** TASK OBJECTIVE **
The reply should hold every entry exactly as written and none of the pictures.
═════ RAW DATA
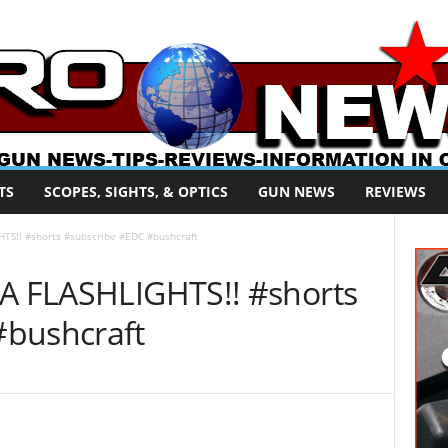
TS
SCOPES, SIGHTS, & OPTICS
GUN NEWS
REVIEWS
HTS!! #shorts #subscribe #EDC #bushcraft
AA FLASHLIGHTS!! #shorts
#bushcraft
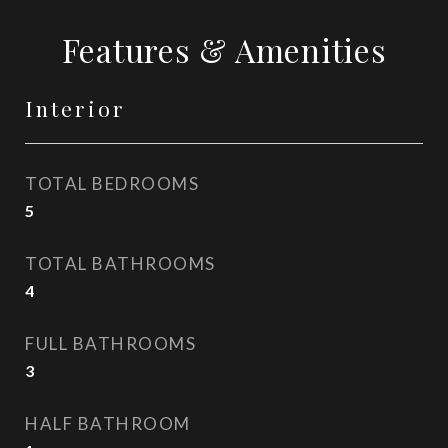
Features & Amenities
Interior
TOTAL BEDROOMS
5
TOTAL BATHROOMS
4
FULL BATHROOMS
3
HALF BATHROOM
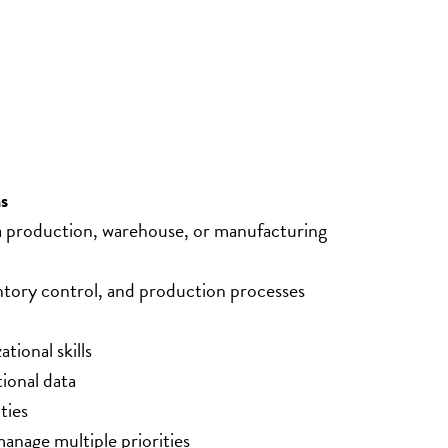
s
 a production, warehouse, or manufacturing 
tory control, and production processes
tional skills
tional data
ties
anage multiple priorities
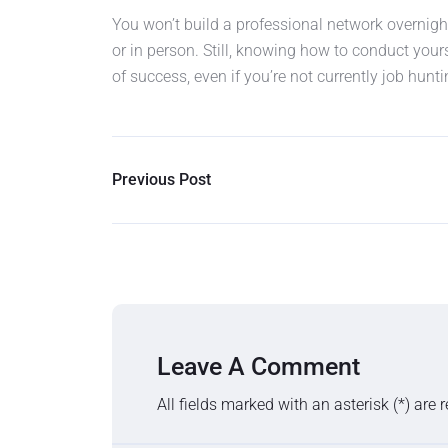
You won’t build a professional network overnight
or in person. Still, knowing how to conduct your
of success, even if you’re not currently job hunti
Previous Post
Leave A Comment
All fields marked with an asterisk (*) are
══════════
** EXERCISE RESPONSE **
TS
SCOPES, SIGHTS, & OPTICS
GUN NEWS
REVIEWS
HTS!! #shorts #subscribe #EDC #bushcraft
AA FLASHLIGHTS!! #shorts
#bushcraft
Features & Amenities
Interior
TOTAL BEDROOMS
5
TOTAL BATHROOMS
4
FULL BATHROOMS
3
HALF BATHROOM
s
 a production, warehouse, or manufacturing 
tory control, and production processes
tional skills
tional data
ties
anage multiple priorities
You won’t build a professional network overnight
or in person. Still, knowing how to conduct your
of success, even if you’re not currently job hunti
Previous Post
Leave A Comment
All fields marked with an asterisk (*) are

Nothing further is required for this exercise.